The least surprising thing is that I decided to use this took to look at Emily Bronte’s Wuthering Heights; anyone who knows me knows my dangerous obsession with the novel (as I write this, I’m wearing a “Team Bronte” shirt).
So I copied and pasted the entire text from Project Gutenberg into the Voyant tool site. This was a bit tedious since I literally copy/pasted it all- you can use the URL but I did not want all the excess data. The most frequents words were “a”, “the”, etc, so I removed those. These are my final results, and whilst they are not at all groundbreaking (none of us are going to faint away in horror that “Heathcliff” is the most frequently used word in Wuthering Heights), I’m interested in them nonetheless.
So to look at my results, we have the names: Heathcliff, Catherine, Linton. To a lesser extent we have Hareton, Edgar, Joseph. We also have a lot of words that have to do with speaking: said, say, replied. That may simply be a result of this being a novel, but I think it speaks to the greater focus on what the characters say to each other in Bronte’s work, and how important it is. We have a lot of master, Miss, Mrs, and Mr, again not entirely surprising but it certainly affirms the focus on status in Bronte’s novel. Who marries whom? Who gets respect? Heathcliff transitions between having one name to being both Mr. and Master Heathcliff.
A few intriguing words: father at 102 times. This is pretty interesting- is there a big focus on fatherhood in Wuthering Heights?
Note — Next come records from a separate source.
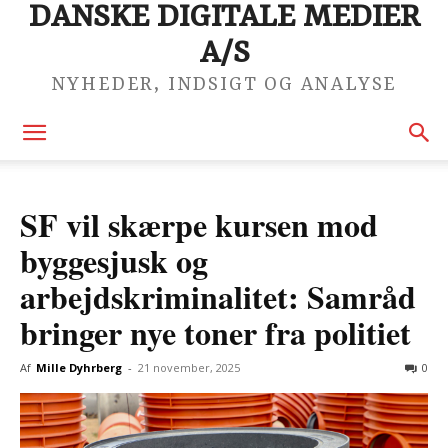
DANSKE DIGITALE MEDIER
A/S
NYHEDER, INDSIGT OG ANALYSE
SF vil skærpe kursen mod
byggesjusk og
arbejdskriminalitet: Samråd
bringer nye toner fra politiet
Af
Mille Dyhrberg
-
21 november, 2025
0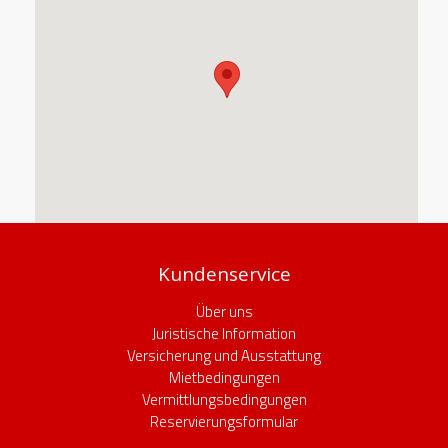
Kundenservice
Über uns
Juristische Information
Versicherung und Ausstattung
Mietbedingungen
Vermittlungsbedingungen
Reservierungsformular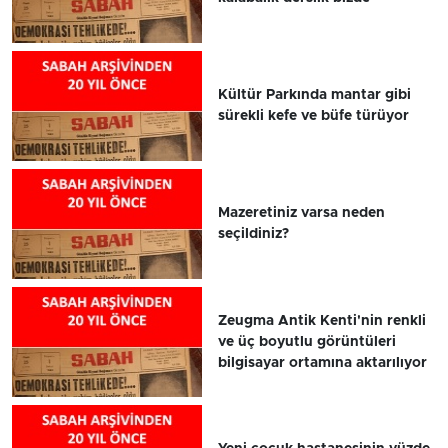
Kültür Parkında mantar gibi
sürekli kefe ve büfe türüyor
Mazeretiniz varsa neden
seçildiniz?
Zeugma Antik Kenti'nin renkli
ve üç boyutlu görüntüleri
bilgisayar ortamına aktarılıyor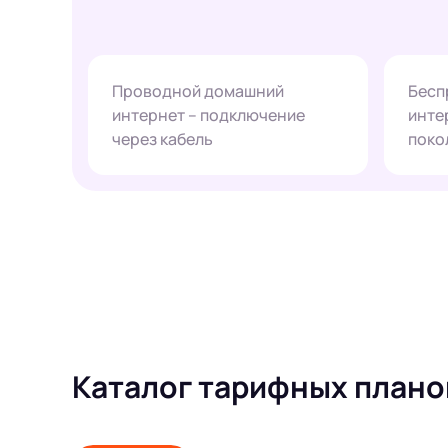
Проводной домашний
Бесп
интернет – подключение
инте
через кабель
поко
Каталог тарифных плано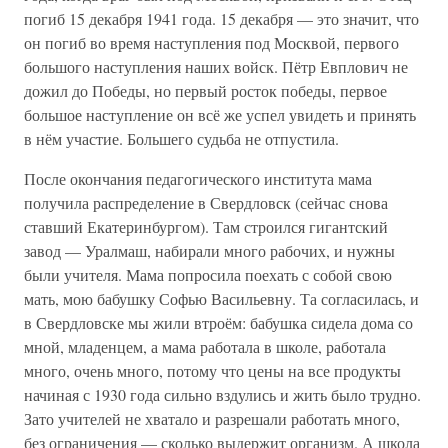
погиб 15 декабря 1941 года. 15 декабря — это значит, что
он погиб во время наступления под Москвой, первого
большого наступления наших войск. Пётр Евплович не
дожил до Победы, но первый росток победы, первое
большое наступление он всё же успел увидеть и принять
в нём участие. Большего судьба не отпустила.
После окончания педагогического института мама
получила распределение в Свердловск (сейчас снова
ставший Екатеринбургом). Там строился гигантский
завод — Уралмаш, набирали много рабочих, и нужны
были учителя. Мама попросила поехать с собой свою
мать, мою бабушку Софью Васильевну. Та согласилась, и
в Свердловске мы жили втроём: бабушка сидела дома со
мной, младенцем, а мама работала в школе, работала
много, очень много, потому что цены на все продукты
начиная с 1930 года сильно вздулись и жить было трудно.
Зато учителей не хватало и разрешали работать много,
без ограничения — сколько выдержит организм. А школа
There certainly is not one on motherhood, all of the Mrs. Earnshaws die pretty quickly (except, hopefully, Cathy II), Cathy II is never really a mother, Isabella is not one. Of course Nelly Dean is a mother figure; though her dubious take on this motherhood (she is pretty wretched to the young Heathcliff and Catherine, she is not allowed to raise Hareton, though she unequivocally attempts to take care of Cathy II). But there is certainly a plethora of father figures: Mr. Earnshaw, Heathcliff himself, Hindley, Hareton, Edgar, Joseph.
Another one is eyes. Is there a detailed emphasis on looking in Wuthering Heights? There is certainly a focus on perception, and after double-checking Jstor there are several articles about the novel with “gaze”, “look”, “perception” or “eyes” in the title.
I’m interested in hearing your responses to this. Though, as I said, nothing is super groundbreaking, I think it highlights Voyant’s usefulness that I could find these words, and I can analyze them to draw conclusions. I’m also excited to see what the rest of you choose to analyze!